++++ MATERIAL SUPPLIED

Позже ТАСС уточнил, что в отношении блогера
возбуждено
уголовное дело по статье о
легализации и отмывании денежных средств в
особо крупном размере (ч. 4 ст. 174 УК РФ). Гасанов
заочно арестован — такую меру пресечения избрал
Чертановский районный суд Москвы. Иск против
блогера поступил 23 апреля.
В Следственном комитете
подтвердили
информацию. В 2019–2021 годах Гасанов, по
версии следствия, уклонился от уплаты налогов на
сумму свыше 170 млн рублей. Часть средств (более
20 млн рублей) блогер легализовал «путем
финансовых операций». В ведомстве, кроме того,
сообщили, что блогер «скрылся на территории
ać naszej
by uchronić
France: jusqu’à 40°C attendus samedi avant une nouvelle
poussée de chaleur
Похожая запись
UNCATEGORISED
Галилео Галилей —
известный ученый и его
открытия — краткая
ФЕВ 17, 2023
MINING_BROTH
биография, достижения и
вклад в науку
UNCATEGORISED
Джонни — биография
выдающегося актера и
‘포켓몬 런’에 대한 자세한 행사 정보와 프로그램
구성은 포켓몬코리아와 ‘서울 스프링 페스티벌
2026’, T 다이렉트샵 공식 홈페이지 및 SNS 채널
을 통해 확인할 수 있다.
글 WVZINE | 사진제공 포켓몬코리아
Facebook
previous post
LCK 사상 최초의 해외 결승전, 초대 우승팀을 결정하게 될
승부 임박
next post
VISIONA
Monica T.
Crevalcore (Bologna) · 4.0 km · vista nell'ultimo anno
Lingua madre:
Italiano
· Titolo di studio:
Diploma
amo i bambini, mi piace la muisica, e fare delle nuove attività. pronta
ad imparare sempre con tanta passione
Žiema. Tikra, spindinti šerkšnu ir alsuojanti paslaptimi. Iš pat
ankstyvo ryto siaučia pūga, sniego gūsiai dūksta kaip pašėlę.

++++++++

▶ WHAT IS BEING ASKED
Write out precisely the lines from the one holding "Джонни — биография" through the end of the material, including both of those ends.

▶ REPLY
Джонни — биография
выдающегося актера и
‘포켓몬 런’에 대한 자세한 행사 정보와 프로그램
구성은 포켓몬코리아와 ‘서울 스프링 페스티벌
2026’, T 다이렉트샵 공식 홈페이지 및 SNS 채널
을 통해 확인할 수 있다.
글 WVZINE | 사진제공 포켓몬코리아
Facebook
previous post
LCK 사상 최초의 해외 결승전, 초대 우승팀을 결정하게 될
승부 임박
next post
VISIONA
Monica T.
Crevalcore (Bologna) · 4.0 km · vista nell'ultimo anno
Lingua madre:
Italiano
· Titolo di studio:
Diploma
amo i bambini, mi piace la muisica, e fare delle nuove attività. pronta
ad imparare sempre con tanta passione
Žiema. Tikra, spindinti šerkšnu ir alsuojanti paslaptimi. Iš pat
ankstyvo ryto siaučia pūga, sniego gūsiai dūksta kaip pašėlę.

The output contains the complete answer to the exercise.